They can manufacture their own antimatter. They’ve got over a thousand people living aboard, so they don’t struggle quite so badly if they lose a few of them to space wedgies - there are always going to be replacements available who aren’t cantankerous holograms. Must feel nice for the crew, to be so expendable.
If they did somehow suffer from an energy crisis and needed to grow their own food, the ship started out with at least one hydroponics lab (mentioned in “Disaster”), so they wouldn’t need a Space Pixie to come along and put a handful of plants on five shelves in a cargo bay. They also had at least one bloody arboretum:
“Look ma! SPACE LAWN!
If they needed more than that, they had cargo bays coming out of their arses.
There’s also the tactical situation to think about. Remember that initial fight with the Kazon next to the Caretaker’s array? Voyager’s crew needed to throw an entire actual starship at the Kazon Predator that turned up to fuck up their day. They just didn’t have enough firepower to take it down.
The Galaxy, on the other hand, was the closest thing Starfleet had to a battleship - just those main phaser arrays on her saucer outclassed anything Voyager had access to. She was a beast. She’d be taking that Kazon monstrosity out by herself, without even needing to put Deanna Troi at the helm so that she could crash into it.
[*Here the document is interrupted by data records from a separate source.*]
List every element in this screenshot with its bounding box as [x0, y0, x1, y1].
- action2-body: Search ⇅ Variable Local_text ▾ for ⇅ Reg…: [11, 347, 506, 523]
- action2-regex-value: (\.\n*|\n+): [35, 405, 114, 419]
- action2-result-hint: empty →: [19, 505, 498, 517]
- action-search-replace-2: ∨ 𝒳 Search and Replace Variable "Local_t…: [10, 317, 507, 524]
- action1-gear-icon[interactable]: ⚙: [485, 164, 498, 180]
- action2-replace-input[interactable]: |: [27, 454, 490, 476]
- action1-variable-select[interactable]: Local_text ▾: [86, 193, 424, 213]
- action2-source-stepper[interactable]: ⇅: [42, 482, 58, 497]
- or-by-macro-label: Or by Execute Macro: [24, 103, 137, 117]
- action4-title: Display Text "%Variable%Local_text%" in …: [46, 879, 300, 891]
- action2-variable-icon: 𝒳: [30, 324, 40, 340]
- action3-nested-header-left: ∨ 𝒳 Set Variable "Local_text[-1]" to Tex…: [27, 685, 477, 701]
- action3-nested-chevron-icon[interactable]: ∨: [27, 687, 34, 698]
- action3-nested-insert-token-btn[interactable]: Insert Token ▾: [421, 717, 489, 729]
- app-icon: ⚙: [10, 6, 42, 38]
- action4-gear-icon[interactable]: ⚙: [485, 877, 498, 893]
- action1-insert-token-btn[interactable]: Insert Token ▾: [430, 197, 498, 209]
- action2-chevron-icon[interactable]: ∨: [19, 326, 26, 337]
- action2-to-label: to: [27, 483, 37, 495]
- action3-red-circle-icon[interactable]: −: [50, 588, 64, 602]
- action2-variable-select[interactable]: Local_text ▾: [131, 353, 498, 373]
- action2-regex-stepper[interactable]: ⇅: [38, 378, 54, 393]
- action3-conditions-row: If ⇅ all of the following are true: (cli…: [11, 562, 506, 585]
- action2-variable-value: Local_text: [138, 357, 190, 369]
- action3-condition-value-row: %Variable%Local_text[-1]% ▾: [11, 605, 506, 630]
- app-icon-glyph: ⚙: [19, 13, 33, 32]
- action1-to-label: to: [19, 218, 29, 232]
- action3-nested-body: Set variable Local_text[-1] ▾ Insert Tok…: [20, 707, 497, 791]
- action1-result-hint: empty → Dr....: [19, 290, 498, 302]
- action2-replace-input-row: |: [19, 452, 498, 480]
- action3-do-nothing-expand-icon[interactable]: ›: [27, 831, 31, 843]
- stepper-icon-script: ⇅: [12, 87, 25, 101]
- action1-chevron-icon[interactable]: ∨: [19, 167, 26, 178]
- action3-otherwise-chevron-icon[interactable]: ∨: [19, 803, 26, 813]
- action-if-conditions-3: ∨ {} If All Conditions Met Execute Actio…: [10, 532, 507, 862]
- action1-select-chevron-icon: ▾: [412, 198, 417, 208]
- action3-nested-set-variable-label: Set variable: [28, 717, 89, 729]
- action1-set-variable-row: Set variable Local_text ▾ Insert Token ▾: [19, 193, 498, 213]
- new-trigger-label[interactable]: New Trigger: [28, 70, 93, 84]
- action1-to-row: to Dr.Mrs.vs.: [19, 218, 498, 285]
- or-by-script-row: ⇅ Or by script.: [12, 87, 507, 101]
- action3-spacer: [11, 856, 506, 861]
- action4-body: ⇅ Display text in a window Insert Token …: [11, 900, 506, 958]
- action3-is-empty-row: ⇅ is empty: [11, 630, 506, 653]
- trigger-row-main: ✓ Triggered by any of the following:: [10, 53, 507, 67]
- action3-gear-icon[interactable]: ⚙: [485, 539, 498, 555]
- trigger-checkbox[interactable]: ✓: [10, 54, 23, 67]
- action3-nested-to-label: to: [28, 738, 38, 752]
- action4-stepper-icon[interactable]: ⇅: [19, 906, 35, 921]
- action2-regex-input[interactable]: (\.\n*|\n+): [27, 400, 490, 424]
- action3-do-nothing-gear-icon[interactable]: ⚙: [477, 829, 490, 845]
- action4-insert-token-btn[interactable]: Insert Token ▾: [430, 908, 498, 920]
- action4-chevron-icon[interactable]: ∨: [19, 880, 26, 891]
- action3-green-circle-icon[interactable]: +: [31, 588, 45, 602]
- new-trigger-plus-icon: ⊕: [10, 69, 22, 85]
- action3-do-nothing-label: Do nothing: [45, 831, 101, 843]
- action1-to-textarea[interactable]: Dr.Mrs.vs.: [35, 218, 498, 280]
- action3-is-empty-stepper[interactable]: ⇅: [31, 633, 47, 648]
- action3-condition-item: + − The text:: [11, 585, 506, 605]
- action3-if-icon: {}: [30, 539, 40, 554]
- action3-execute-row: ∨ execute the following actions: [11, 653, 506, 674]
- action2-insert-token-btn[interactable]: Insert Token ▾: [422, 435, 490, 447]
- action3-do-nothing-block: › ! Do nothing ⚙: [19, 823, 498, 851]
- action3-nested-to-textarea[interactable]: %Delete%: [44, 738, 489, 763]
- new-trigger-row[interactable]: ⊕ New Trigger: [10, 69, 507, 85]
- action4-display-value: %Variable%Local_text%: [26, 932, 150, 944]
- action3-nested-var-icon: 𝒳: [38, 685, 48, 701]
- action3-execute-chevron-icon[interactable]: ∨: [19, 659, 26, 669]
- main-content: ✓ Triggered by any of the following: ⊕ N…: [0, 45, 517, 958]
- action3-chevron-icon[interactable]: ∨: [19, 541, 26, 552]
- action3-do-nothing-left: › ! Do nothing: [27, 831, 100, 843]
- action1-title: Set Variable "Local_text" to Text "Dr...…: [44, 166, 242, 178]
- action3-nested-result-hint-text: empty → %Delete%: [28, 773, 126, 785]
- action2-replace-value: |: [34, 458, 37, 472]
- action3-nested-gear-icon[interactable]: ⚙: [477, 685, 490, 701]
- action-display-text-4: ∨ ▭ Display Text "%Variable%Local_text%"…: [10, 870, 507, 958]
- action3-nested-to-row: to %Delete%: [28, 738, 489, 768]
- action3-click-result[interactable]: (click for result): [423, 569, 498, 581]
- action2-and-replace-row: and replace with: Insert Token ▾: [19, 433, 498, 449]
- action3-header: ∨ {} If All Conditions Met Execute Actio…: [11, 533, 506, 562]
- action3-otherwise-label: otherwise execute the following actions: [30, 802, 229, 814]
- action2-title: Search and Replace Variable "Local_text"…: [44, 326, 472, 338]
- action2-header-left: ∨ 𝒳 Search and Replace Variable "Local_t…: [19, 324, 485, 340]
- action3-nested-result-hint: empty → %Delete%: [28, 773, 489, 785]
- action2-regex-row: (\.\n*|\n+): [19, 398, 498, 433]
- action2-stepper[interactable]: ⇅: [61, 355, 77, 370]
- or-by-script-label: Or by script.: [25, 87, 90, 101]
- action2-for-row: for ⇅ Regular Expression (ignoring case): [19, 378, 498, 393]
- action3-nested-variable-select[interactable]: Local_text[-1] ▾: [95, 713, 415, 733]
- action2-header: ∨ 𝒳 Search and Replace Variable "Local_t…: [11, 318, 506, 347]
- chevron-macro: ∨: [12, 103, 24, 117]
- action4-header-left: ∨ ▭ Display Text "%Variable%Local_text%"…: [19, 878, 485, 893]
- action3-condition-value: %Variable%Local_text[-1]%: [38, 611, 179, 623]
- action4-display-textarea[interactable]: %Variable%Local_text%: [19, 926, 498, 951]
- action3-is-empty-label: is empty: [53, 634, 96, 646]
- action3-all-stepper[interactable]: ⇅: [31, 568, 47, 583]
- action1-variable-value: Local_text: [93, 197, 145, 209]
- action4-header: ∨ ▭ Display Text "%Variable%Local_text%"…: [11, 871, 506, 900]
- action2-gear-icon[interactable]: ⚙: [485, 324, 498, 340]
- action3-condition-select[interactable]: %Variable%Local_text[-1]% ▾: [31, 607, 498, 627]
They might even have been able to hold the Caretaker’s array for long enough to send themselves home right at the start, leaving some time-delayed photon torpedoes behind if they absolutely must exploderise the thing. And they had dozens of scientific laboratories, with a university’s-worth of scientists staffing them, to help them figure out how it worked.
In part thanks to her “fuck off by yourself for a few years and don’t come back until you learn something interesting” design ethos, the Galaxy was heavily shielded and well-armed. She had to be, because you never know what kind of nasty alien of the week you might encounter on your travels, and it’s not like you could call for reinforcements when you’re gallivanting around beyond the fringes of known space. Shit, her sheer size could be enough to deter some would-be attackers.
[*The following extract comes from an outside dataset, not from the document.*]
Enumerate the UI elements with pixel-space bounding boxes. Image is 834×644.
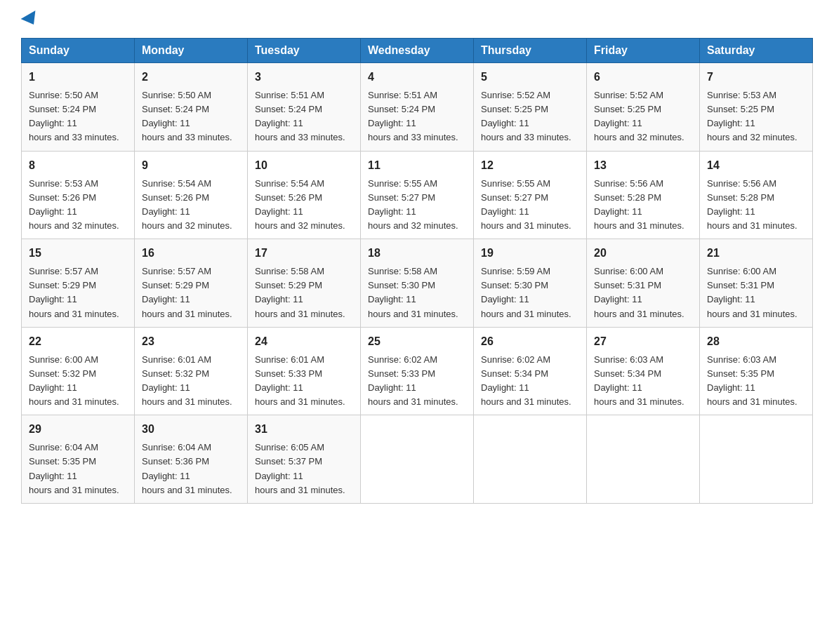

She was slower than Voyager, yes. Considerably so. If you pitted the Galaxy and Intrepid against each other in a drag race, the Intrepid would win without much of an issue, unless the Galaxy cheated and used a tractor beam on her. We’re not talking about a drag race here, though; we’re talking about a marathon. And there, the Galaxy-class’ fuel tanks are almost as big as an entire Intrepid-class starship, and it can make more fuel on-the-move. She’s the tortoise, Voyager’s the hare.
Long story short, if you’re involuntarily embarking upon a long voyage, you really want to be aboard a Galaxy-class starship if you can. That’s what they were built for. That’s what they were designed to do. No other type of starship in Starfleet was more up to the challenge of a trek across the Delta Quadrant without support than the venerable Galaxy. Upon being stranded in the Delta Quadrant, the captain of the ol’ NCC-70637 could just aim for Earth, engage the warp drive, and fuck off without stopping for ages.
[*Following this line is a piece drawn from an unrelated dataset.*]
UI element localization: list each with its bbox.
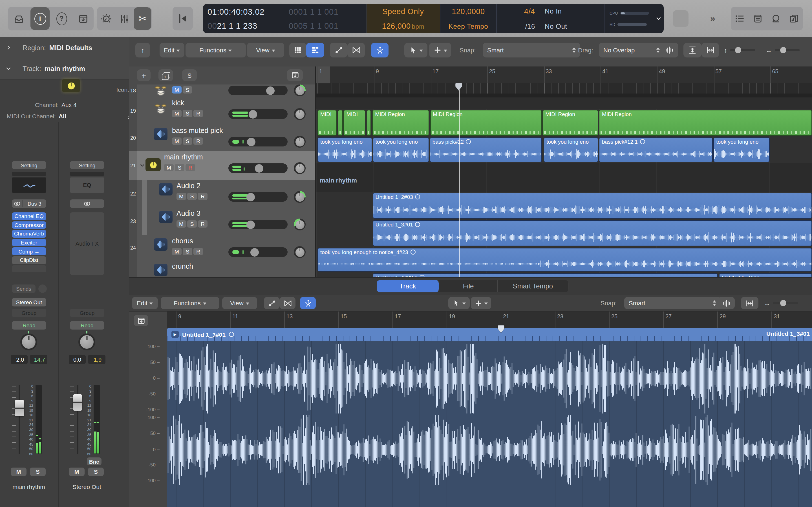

And therein lies the problem.
One of the reasons Voyager got home so quickly was because they kept stopping for supplies and to investigate shit, just in case they found a new way of producing energy or something. If you don’t need to do that, because you can just fly off and maintain cruising speed for a good chunk of your remaining lifespan, then you’re not as likely to find the myriad short-cuts that the crew of Voyager fell face-first into on a nigh-weekly basis.
Would the captain of the Galaxy maintain Janeway’s attitude of “let’s stop every five minutes and poke that space anomaly with a stick, just in case a new warp core falls out”, if s/he had no real reason to stop for supplies? I’m not sure. Yes, that’s the Starfleet way of doing things, but the Galaxy would have sweet and innocent children aboard too. If you had children aboard your ship, and you were lost in deep space with no chance of rescue, and you didn’t need to stop for some dangerous adventures, would you still stop and have some dangerous adventures every week?
Captain Baldilocks was a renowned explorer, but his attitude in “Where No One Has Gone Before” seemed to sum up what most captains would probably do in such a situation. The Enterprise was lost in the middle of fuck-knows-where thanks to Kosinski and the Traveller dicking around with the warp drive, and Baldilocks was desperately trying to get the Enterprise back home. Kosinski suggested that they stop panicking quite so much and avail themselves of the exploratory opportunities, to which Picard answered, “and we report our observations how? To whom?”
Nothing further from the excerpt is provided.